Humans think using mental models.
This key idea is at the heart of Cukier, Mayer-Schönberger, and de Véricourt’s new book, Framers: Human Advantage in an Age of Technology and Turmoil. They argue that, in order to exist in the world, we need to interpret it and we do so by choosing and applying “frames”.
Frames enable us to generalize and make abstractions that apply to other situations. With them, we can handle new situations, rather than having to relearn everything from scratch. Our frames are always operating in the background. But we can stop and deliberately ask ourselves which frame we are applying, and whether it is the best fit for the circumstances.
It is impossible to do justice to this important book in just a few lines. But there are two connected ideas that are integrally linked to any consideration of effective schools and the role of Advancement within those schools.
The first idea is that progress can only be achieved when one is operating - individually or collectively - with a wide variety of frames. This “diversity principle”, though, is not just a nod in the direction of greater gender, racial, or ethnic diversity (even if that is a good thing in its own right). Rather, it refers to a conscious effort on the part of the organization to foster and seek out colleagues who do not think with the same mental models.
The problem, Cukier, Mayer-Schönberger, and de Véricourt explain, is that even when individuals within teams are bringing different interpretative frames to the table, it can be all too easy for the group to “coalesce around a consensus position without actually tapping too deeply into the different perspectives represented in the group. This is odd: it is almost as if the team deliberately forgoes harnessing the power of diversity that it possesses.”
Anyone who has worked in school leadership will recognize this all too common drift towards premature homogeneity, especially when seeking out new frames for learning for a new era. Individually, we see the world in so many different ways. And this is good. But, when we walk into a room, groupthink and the desire for cohesiveness can all too easily start to kick in, leading to dull conversations and, ultimately, new frames that are nothing short of lowest common denominator, diluted versions of what anyone in the room truly believes.
So let’s consider a second important idea from this book: the role of the fool or medieval court jester in drawing out new and different frames and perspectives.
The jester and its role in society has been the subject of much debate over the years, perhaps most famously outlined in the work of Beatrice Otto. Cukier, Mayer-Schönberger, and de Véricourt pick up on this body of work and suggest that modern organizations often need a jester in order to see things through an alternative frame. The jester takes on the role of speaking the truth, however hard it is to hear, and will introduce novel, sometimes even irreverent, thinking when it is needed.

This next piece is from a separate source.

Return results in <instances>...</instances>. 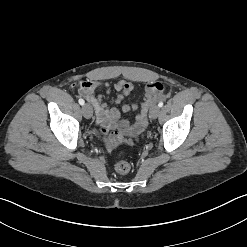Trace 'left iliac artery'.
Instances as JSON below:
<instances>
[{"mask_svg":"<svg viewBox=\"0 0 247 247\" xmlns=\"http://www.w3.org/2000/svg\"><path fill=\"white\" fill-rule=\"evenodd\" d=\"M158 106L162 107L163 106V102H159Z\"/></svg>","mask_w":247,"mask_h":247,"instance_id":"1","label":"left iliac artery"}]
</instances>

Those of us who work in Advancement teams will agree that our work is often not understood by our colleagues. We are sometimes considered foolish or lightweight alongside those who are bringing education or finance to the leadership table. Our place in the organizational chart can be hard to draw and even harder to explain. But I do find myself wondering whether there is something about our role that mirrors this image of a fool “with bells jingling from his three-pointed cap and marotte in hand.”
Are we not charged with being the school jester - awkward, ill-fitting, but always looking to speak the truth, questioning the status quo, and asking questions that allow alternative frames to emerge from the conversation?
According to Otto, fools are everywhere. They also need to be found in schools, so that they can truly become places where a thousand frames flourish and we can all access that agility of mind and thought that enables new and exciting possibilities to emerge.